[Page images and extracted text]
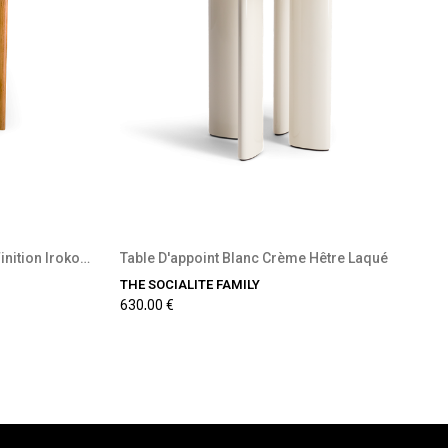
ble
Précommande disponible
Table De Salle À Manger Frêne Finition Iroko...
Table D'appoint Blanc Crème Hêtre Laqué
THE SOCIALITE FAMILY
630,00 €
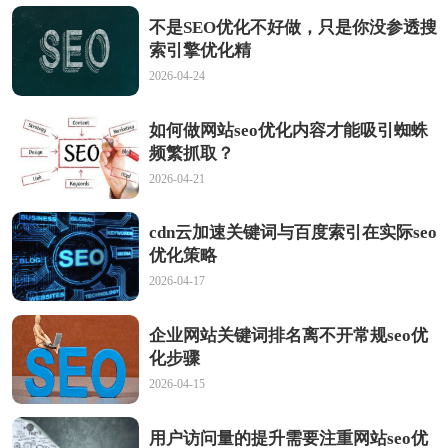
不是SEO优化不好做，只是你没参透搜
索引擎优化精
2026-04-24
如何做网站seo优化内容才能吸引蜘蛛
频繁抓取？
2026-04-21
cdn云加速关键词与百度索引在实际seo
优化策略
2026-04-17
企业网站关键词排名离不开常规seo优
化步骤
2026-04-15
用户访问量的提升需要注重网站seo优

• **What the task requires**: Every entry, word for word: repeat it, but skip the images.

• **Task response**:
ble
Précommande disponible
Table De Salle À Manger Frêne Finition Iroko...
Table D'appoint Blanc Crème Hêtre Laqué
THE SOCIALITE FAMILY
630,00 €
不是SEO优化不好做，只是你没参透搜
索引擎优化精
2026-04-24
如何做网站seo优化内容才能吸引蜘蛛
频繁抓取？
2026-04-21
cdn云加速关键词与百度索引在实际seo
优化策略
2026-04-17
企业网站关键词排名离不开常规seo优
化步骤
2026-04-15
用户访问量的提升需要注重网站seo优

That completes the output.